1. Hyperactivity/impulsivity or inattention. This criterion is generally the easiest to meet. The key point I stress is that it is a necessary but not sufficient criterion for the diagnosis of ADHD. Many boys are hyperactive and/or impulsive and/or inattentive, but that finding alone does not justify the diagnosis of ADHD.
2. Onset before seven years of age. Problems severe enough to cause significant impairment must have been present before age seven.
3. Multiple settings. Impairment due to hyperactivity and/or impulsivity and/or inattention must be present in multiple settings, not just one or two. In young children, this criterion is key to determining which child truly has ADHD. All of us are inattentive from time to time. If you ask me to sit for an hour listening to a lecture about the history of needlepoint, I’ll be inattentive. A boy who is only occasionally inattentive probably doesn’t have ADHD. If your son’s reading and language arts teacher says that he fidgets and doesn’t pay attention, but his science teacher and gym teacher and math teacher all say he’s doing fine, then it’s unlikely that your son has ADHD. Even if most of the teachers report problems, but your son’s Boy Scout troop leader and your son’s soccer coach report no problems, I would still be hesitant about making a diagnosis of ADHD. Children who have problems only at school but not in other settings generally do not have ADHD. Moving that child to a different school—or changing the way the school teaches your son—may fix the problem.
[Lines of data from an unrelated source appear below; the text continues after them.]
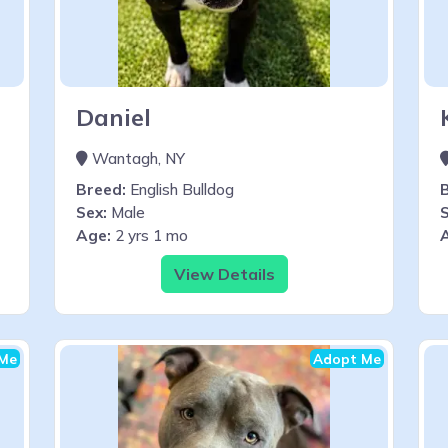
Daniel
Wantagh, NY
Breed:
English Bulldog
Sex:
Male
S
Age:
2 yrs 1 mo
View Details
Me
Adopt Me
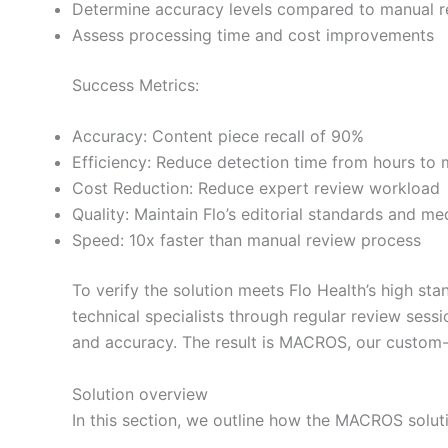
Determine accuracy levels compared to manual 
Assess processing time and cost improvements
Success Metrics:
Accuracy: Content piece recall of 90%
Efficiency: Reduce detection time from hours to 
Cost Reduction: Reduce expert review workload
Quality: Maintain Flo’s editorial standards and m
Speed: 10x faster than manual review process
To verify the solution meets Flo Health’s high s
technical specialists through regular review sess
and accuracy. The result is MACROS, our custom-bu
Solution overview
In this section, we outline how the MACROS solu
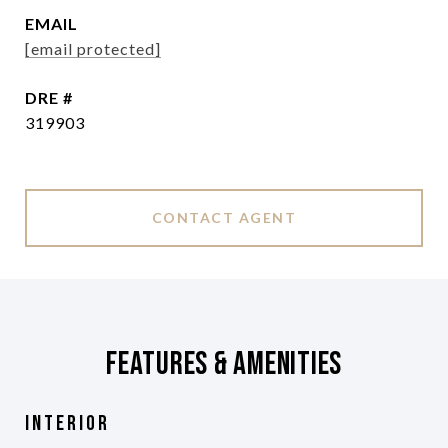
EMAIL
[email protected]
DRE #
319903
CONTACT AGENT
Features & Amenities
Interior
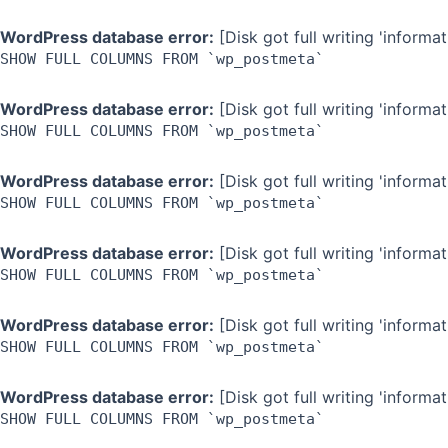
WordPress database error:
[Disk got full writing 'inform
SHOW FULL COLUMNS FROM `wp_postmeta`
WordPress database error:
[Disk got full writing 'inform
SHOW FULL COLUMNS FROM `wp_postmeta`
WordPress database error:
[Disk got full writing 'inform
SHOW FULL COLUMNS FROM `wp_postmeta`
WordPress database error:
[Disk got full writing 'inform
SHOW FULL COLUMNS FROM `wp_postmeta`
WordPress database error:
[Disk got full writing 'inform
SHOW FULL COLUMNS FROM `wp_postmeta`
WordPress database error:
[Disk got full writing 'inform
SHOW FULL COLUMNS FROM `wp_postmeta`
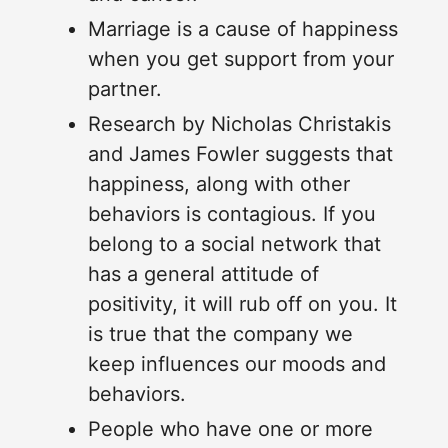
Marriage is a cause of happiness
when you get support from your
partner.
Research by Nicholas Christakis
and James Fowler suggests that
happiness, along with other
behaviors is contagious. If you
belong to a social network that
has a general attitude of
positivity, it will rub off on you. It
is true that the company we
keep influences our moods and
behaviors.
People who have one or more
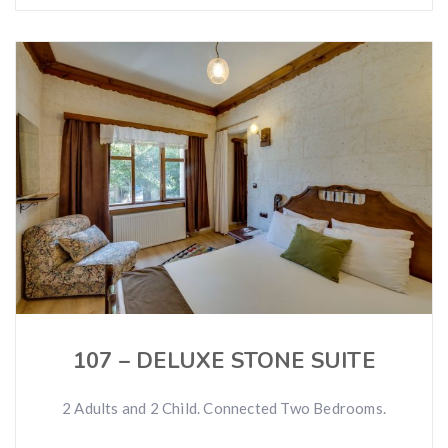
107 – DELUXE STONE SUITE
2 Adults and 2 Child. Connected Two Bedrooms.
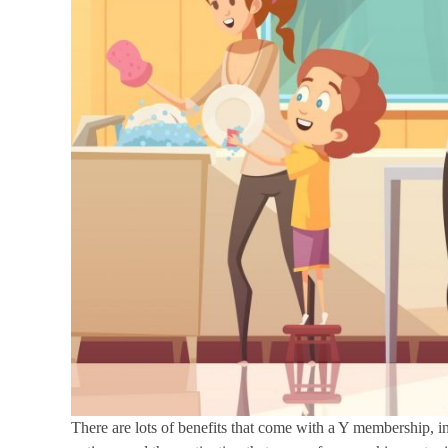
There are lots of benefits that come with a Y membership, in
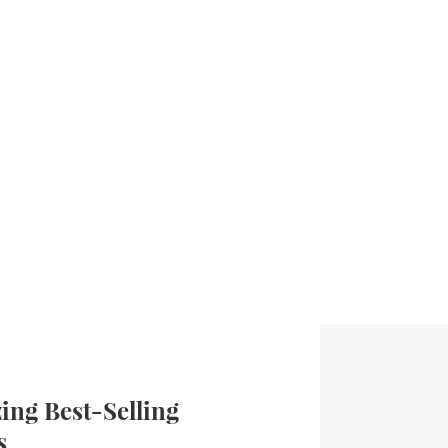
ng Best-Selling
s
4. Significant impairment in social or academic functioning. What constitutes significant impairment? One boy I saw recently is occasionally inattentive in school and out of school. He’s in third grade, he has plenty of friends, and his grades are mostly B’s with a few C’s. This boy is not significantly impaired. Significant impairment doesn’t mean getting B’s instead of A’s.
The joke I hear in many affluent suburbs is that every child in town is either gifted, or learning-disabled, or both. Some parents just don’t want to hear that the reason their child is getting B’s and a few C’s is because he’s just not that smart. They would rather hear that their child has ADHD and needs medication rather than that their child is merely average, or God forbid, below average.
5. Not attributable to another disorder. Sometimes a child is inattentive, impulsive, and/or hyperactive for reasons that have nothing to do with ADHD. Family problems are a common trigger. At one school I visited—Foley Intermediate School in Foley, Alabama—a teacher, William Bender, told me about a student, let’s call him Damian, who had been an OK student the previous year, in third grade, but this year—fourth grade—he had become impossible. Damian would act out, run around the classroom, defy reasonable requests by teachers and staff, or just sit in his chair like a lump ignoring everything that was said to him. Damian had been assigned to Mr. Bender’s all-boy classroom, where he found it easier to talk about why he was acting out so much. “I figure if I’m bad enough, they’ll call my father to come whup me,” he said with a smile. Damian’s father had abandoned the family the previous summer. The father called once a month, or less.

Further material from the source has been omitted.